# What you should do:
Reproduce the entries below in full, word for word.

Given data Block Start

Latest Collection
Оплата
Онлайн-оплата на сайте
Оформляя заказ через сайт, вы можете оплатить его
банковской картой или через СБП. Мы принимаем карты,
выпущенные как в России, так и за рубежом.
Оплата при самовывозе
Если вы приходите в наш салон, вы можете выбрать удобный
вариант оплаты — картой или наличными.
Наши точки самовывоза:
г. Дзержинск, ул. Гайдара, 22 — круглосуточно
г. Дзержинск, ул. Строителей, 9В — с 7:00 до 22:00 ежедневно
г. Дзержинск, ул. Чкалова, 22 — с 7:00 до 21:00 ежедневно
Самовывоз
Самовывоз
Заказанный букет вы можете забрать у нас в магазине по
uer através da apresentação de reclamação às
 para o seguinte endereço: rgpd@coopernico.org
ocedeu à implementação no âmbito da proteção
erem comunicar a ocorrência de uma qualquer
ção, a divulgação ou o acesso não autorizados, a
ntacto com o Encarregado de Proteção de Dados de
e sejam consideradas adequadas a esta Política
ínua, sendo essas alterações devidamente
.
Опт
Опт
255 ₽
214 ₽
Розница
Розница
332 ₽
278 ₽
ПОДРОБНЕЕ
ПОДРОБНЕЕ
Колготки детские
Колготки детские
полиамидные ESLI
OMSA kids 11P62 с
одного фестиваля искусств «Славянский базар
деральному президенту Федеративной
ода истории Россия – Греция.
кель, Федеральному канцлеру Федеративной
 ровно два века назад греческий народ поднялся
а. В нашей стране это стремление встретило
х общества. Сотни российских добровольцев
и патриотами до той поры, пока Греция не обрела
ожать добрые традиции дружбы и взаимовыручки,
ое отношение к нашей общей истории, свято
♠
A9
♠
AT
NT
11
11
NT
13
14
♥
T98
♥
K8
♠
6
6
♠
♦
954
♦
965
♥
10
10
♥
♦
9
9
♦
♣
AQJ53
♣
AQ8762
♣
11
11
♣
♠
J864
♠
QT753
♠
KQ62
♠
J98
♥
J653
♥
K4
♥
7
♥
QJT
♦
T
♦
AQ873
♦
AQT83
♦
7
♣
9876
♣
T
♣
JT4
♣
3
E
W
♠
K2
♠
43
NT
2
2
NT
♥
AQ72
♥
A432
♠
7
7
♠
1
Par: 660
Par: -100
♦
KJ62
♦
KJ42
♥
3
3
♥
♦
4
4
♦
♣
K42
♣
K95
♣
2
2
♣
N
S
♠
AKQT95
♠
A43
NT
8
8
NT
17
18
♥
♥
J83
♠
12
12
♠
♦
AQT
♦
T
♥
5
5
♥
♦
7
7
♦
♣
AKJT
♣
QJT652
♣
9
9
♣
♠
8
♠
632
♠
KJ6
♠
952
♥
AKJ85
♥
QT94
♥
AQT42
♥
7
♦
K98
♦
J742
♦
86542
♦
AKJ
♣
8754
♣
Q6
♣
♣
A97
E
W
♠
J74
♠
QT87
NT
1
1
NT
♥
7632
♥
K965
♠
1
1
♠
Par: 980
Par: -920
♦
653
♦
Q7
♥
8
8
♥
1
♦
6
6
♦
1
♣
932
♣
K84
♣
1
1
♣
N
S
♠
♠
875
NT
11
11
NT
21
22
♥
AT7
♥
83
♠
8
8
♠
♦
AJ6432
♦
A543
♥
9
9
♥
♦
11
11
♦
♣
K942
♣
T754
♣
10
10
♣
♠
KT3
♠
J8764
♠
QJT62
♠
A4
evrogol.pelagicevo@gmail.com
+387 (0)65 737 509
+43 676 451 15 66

Given data Block End

# Task response:
Latest Collection
Оплата
Онлайн-оплата на сайте
Оформляя заказ через сайт, вы можете оплатить его
банковской картой или через СБП. Мы принимаем карты,
выпущенные как в России, так и за рубежом.
Оплата при самовывозе
Если вы приходите в наш салон, вы можете выбрать удобный
вариант оплаты — картой или наличными.
Наши точки самовывоза:
г. Дзержинск, ул. Гайдара, 22 — круглосуточно
г. Дзержинск, ул. Строителей, 9В — с 7:00 до 22:00 ежедневно
г. Дзержинск, ул. Чкалова, 22 — с 7:00 до 21:00 ежедневно
Самовывоз
Самовывоз
Заказанный букет вы можете забрать у нас в магазине по
uer através da apresentação de reclamação às
 para o seguinte endereço: rgpd@coopernico.org
ocedeu à implementação no âmbito da proteção
erem comunicar a ocorrência de uma qualquer
ção, a divulgação ou o acesso não autorizados, a
ntacto com o Encarregado de Proteção de Dados de
e sejam consideradas adequadas a esta Política
ínua, sendo essas alterações devidamente
.
Опт
Опт
255 ₽
214 ₽
Розница
Розница
332 ₽
278 ₽
ПОДРОБНЕЕ
ПОДРОБНЕЕ
Колготки детские
Колготки детские
полиамидные ESLI
OMSA kids 11P62 с
одного фестиваля искусств «Славянский базар
деральному президенту Федеративной
ода истории Россия – Греция.
кель, Федеральному канцлеру Федеративной
 ровно два века назад греческий народ поднялся
а. В нашей стране это стремление встретило
х общества. Сотни российских добровольцев
и патриотами до той поры, пока Греция не обрела
ожать добрые традиции дружбы и взаимовыручки,
ое отношение к нашей общей истории, свято
♠
A9
♠
AT
NT
11
11
NT
13
14
♥
T98
♥
K8
♠
6
6
♠
♦
954
♦
965
♥
10
10
♥
♦
9
9
♦
♣
AQJ53
♣
AQ8762
♣
11
11
♣
♠
J864
♠
QT753
♠
KQ62
♠
J98
♥
J653
♥
K4
♥
7
♥
QJT
♦
T
♦
AQ873
♦
AQT83
♦
7
♣
9876
♣
T
♣
JT4
♣
3
E
W
♠
K2
♠
43
NT
2
2
NT
♥
AQ72
♥
A432
♠
7
7
♠
1
Par: 660
Par: -100
♦
KJ62
♦
KJ42
♥
3
3
♥
♦
4
4
♦
♣
K42
♣
K95
♣
2
2
♣
N
S
♠
AKQT95
♠
A43
NT
8
8
NT
17
18
♥
♥
J83
♠
12
12
♠
♦
AQT
♦
T
♥
5
5
♥
♦
7
7
♦
♣
AKJT
♣
QJT652
♣
9
9
♣
♠
8
♠
632
♠
KJ6
♠
952
♥
AKJ85
♥
QT94
♥
AQT42
♥
7
♦
K98
♦
J742
♦
86542
♦
AKJ
♣
8754
♣
Q6
♣
♣
A97
E
W
♠
J74
♠
QT87
NT
1
1
NT
♥
7632
♥
K965
♠
1
1
♠
Par: 980
Par: -920
♦
653
♦
Q7
♥
8
8
♥
1
♦
6
6
♦
1
♣
932
♣
K84
♣
1
1
♣
N
S
♠
♠
875
NT
11
11
NT
21
22
♥
AT7
♥
83
♠
8
8
♠
♦
AJ6432
♦
A543
♥
9
9
♥
♦
11
11
♦
♣
K942
♣
T754
♣
10
10
♣
♠
KT3
♠
J8764
♠
QJT62
♠
A4
evrogol.pelagicevo@gmail.com
+387 (0)65 737 509
+43 676 451 15 66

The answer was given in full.